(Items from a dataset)
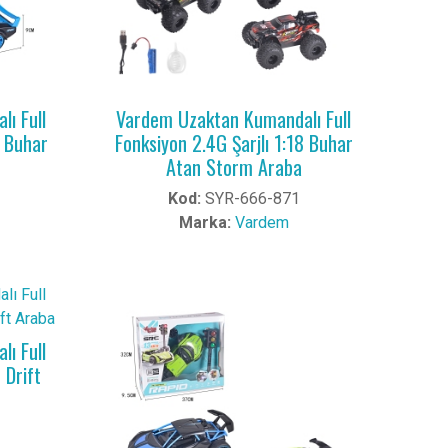
ı Full
Vardem Uzaktan Kumandalı Full
4 Buhar
Fonksiyon 2.4G Şarjlı 1:18 Buhar
Atan Storm Araba
Kod:
SYR-666-871
Marka:
Vardem
ı Full
 Drift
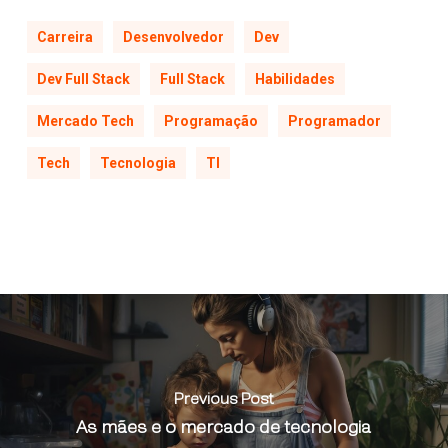
Carreira
Desenvolvedor
Dev
Dev Full Stack
Full Stack
Habilidades
Mercado Tech
Programação
Programador
Tech
Tecnologia
TI
Previous Post
As mães e o mercado de tecnologia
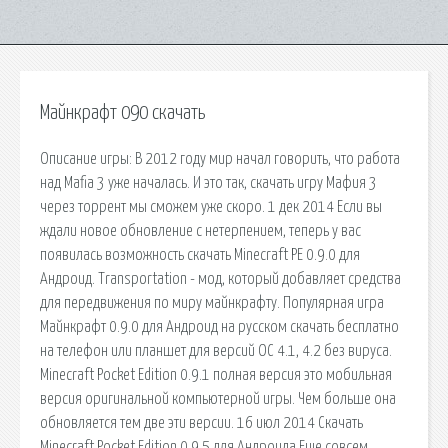
Майнкрафт 090 скачать
Описание игры: В 2012 году мир начал говорить, что работа
над Mafia 3 уже началась. И это так, скачать игру Мафия 3
через торрент мы сможем уже скоро. 1 дек 2014 Если вы
ждали новое обновление с нетерпением, теперь у вас
появилась возможность скачать Minecraft PE 0.9.0 для
Андроид. Transportation - мод, который добавляет средства
для передвижения по миру майнкрафту. Популярная игра
Майнкрафт 0.9.0 для Aндроид на русском скачать бесплатно
на телефон или планшет для версий ОС 4.1, 4.2 без вируса.
Minecraft Pocket Edition 0.9.1 полная версия это мобильная
версия оригинальной компьютерной игры. Чем больше она
обновляется тем две эти версии. 16 июл 2014 Скачать
Minecraft Pocket Edition 0.9.5 для Андроида Еще совсем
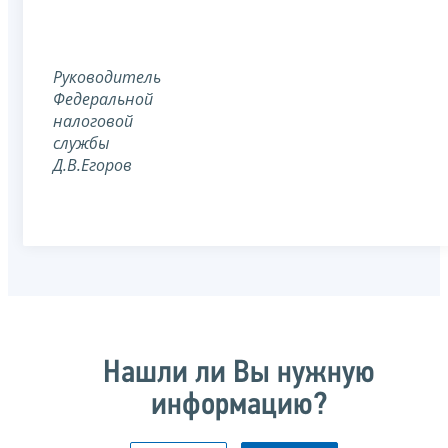
Руководитель
Федеральной
налоговой
службы
Д.В.Егоров
Нашли ли Вы нужную
информацию?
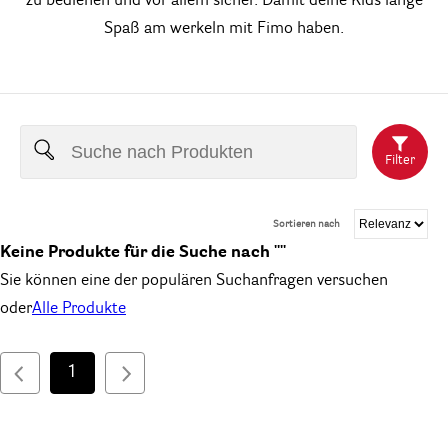
zu bedienen und vor allem sicher. Damit deine Kids lange
Spaß am werkeln mit Fimo haben.
Filter
Sortieren nach
Keine Produkte für die Suche nach ""
Sie können eine der populären Suchanfragen versuchen
oder
Alle Produkte
1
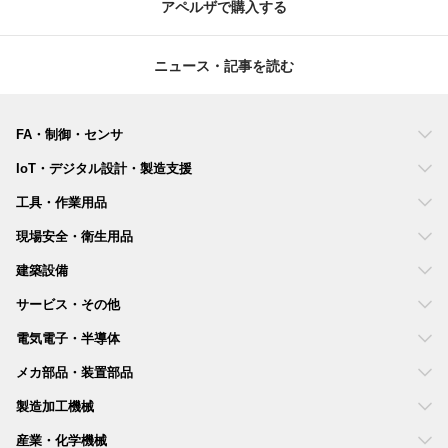
アペルザで購入する
ニュース・記事を読む
FA・制御・センサ
IoT・デジタル設計・製造支援
工具・作業用品
現場安全・衛生用品
建築設備
サービス・その他
電気電子・半導体
メカ部品・装置部品
製造加工機械
産業・化学機械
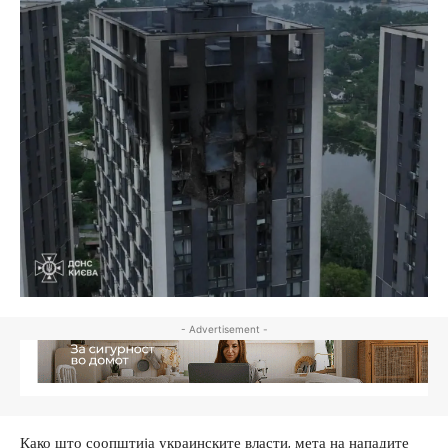
- Advertisement -
Како што соопштија украинските власти, мета на нападите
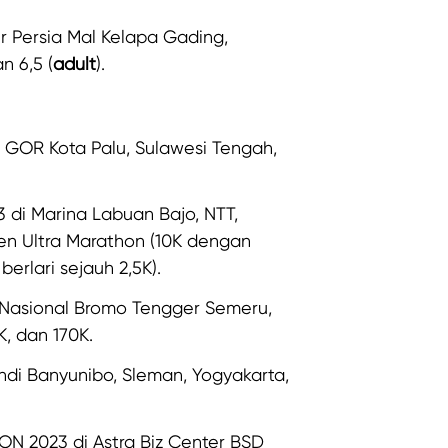
r Persia Mal Kelapa Gading,
an 6,5 (
adult
).
 GOR Kota Palu, Sulawesi Tengah,
 di Marina Labuan Bajo, NTT,
den Ultra Marathon (10K dengan
erlari sejauh 2,5K).
 Nasional Bromo Tengger Semeru,
K, dan 170K.
di Banyunibo, Sleman, Yogyakarta,
 2023 di Astra Biz Center BSD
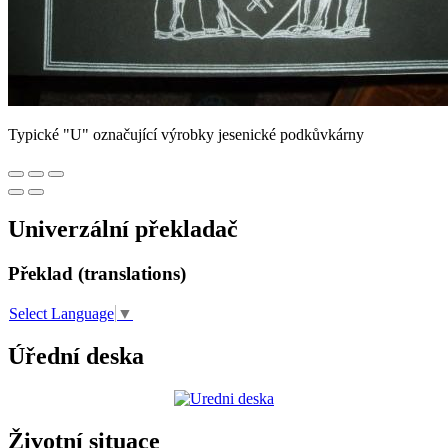
Typické "U" označující výrobky jesenické podkůvkárny
Univerzální překladač
Překlad (translations)
Select Language
▼
Úřední deska
Životní situace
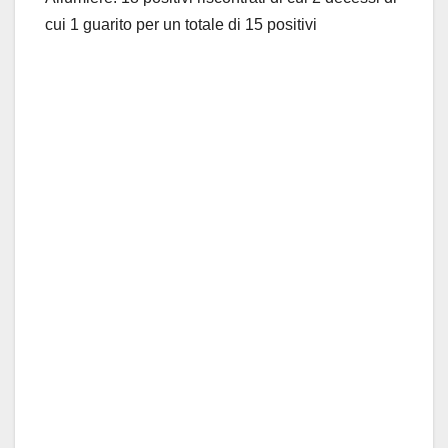
cui 1 guarito per un totale di 15 positivi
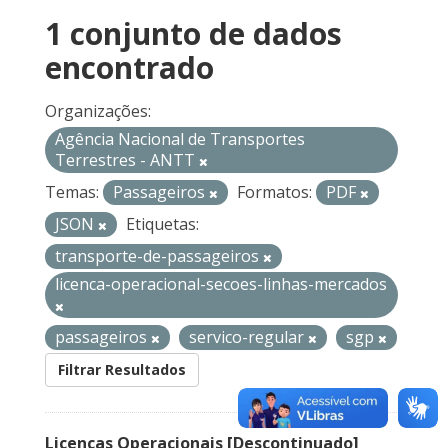
1 conjunto de dados
encontrado
Organizações:
Agência Nacional de Transportes
Terrestres - ANTT
Temas:
Passageiros
Formatos:
PDF
JSON
Etiquetas:
transporte-de-passageiros
licenca-operacional-secoes-linhas-mercados
passageiros
servico-regular
sgp
Filtrar Resultados
Licenças Operacionais [Descontinuado]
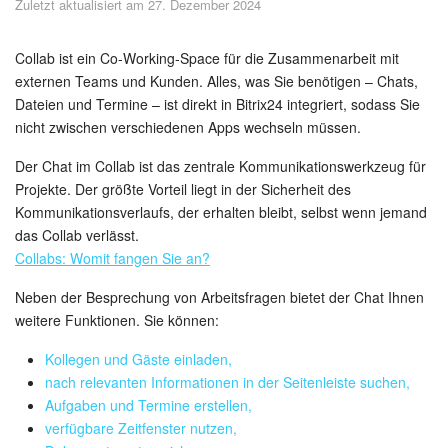
Zuletzt aktualisiert am 27. Dezember 2024
Sicherheit
Womit fangen Sie an?
Collab ist ein Co-Working-Space für die Zusammenarbeit mit
externen Teams und Kunden. Alles, was Sie benötigen – Chats,
Dateien und Termine – ist direkt in Bitrix24 integriert, sodass Sie
Feed
nicht zwischen verschiedenen Apps wechseln müssen.
Abonnement
Der Chat im Collab ist das zentrale Kommunikationswerkzeug für
Projekte. Der größte Vorteil liegt in der Sicherheit des
Aufgaben und Projekte
Kommunikationsverlaufs, der erhalten bleibt, selbst wenn jemand
das Collab verlässt.
Messenger
Collabs: Womit fangen Sie an?
Neben der Besprechung von Arbeitsfragen bietet der Chat Ihnen
Collabs
weitere Funktionen. Sie können:
Projektgruppen
Kollegen und Gäste einladen,
nach relevanten Informationen in der Seitenleiste suchen,
Kalender
Aufgaben und Termine erstellen,
verfügbare Zeitfenster nutzen,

### Requirement
Copy exactly, please, the span of lines that begins at the line with "Aufgaben und Termine" and ends at the last line of the data, both included.

### Exercise answer
Aufgaben und Termine erstellen,
verfügbare Zeitfenster nutzen,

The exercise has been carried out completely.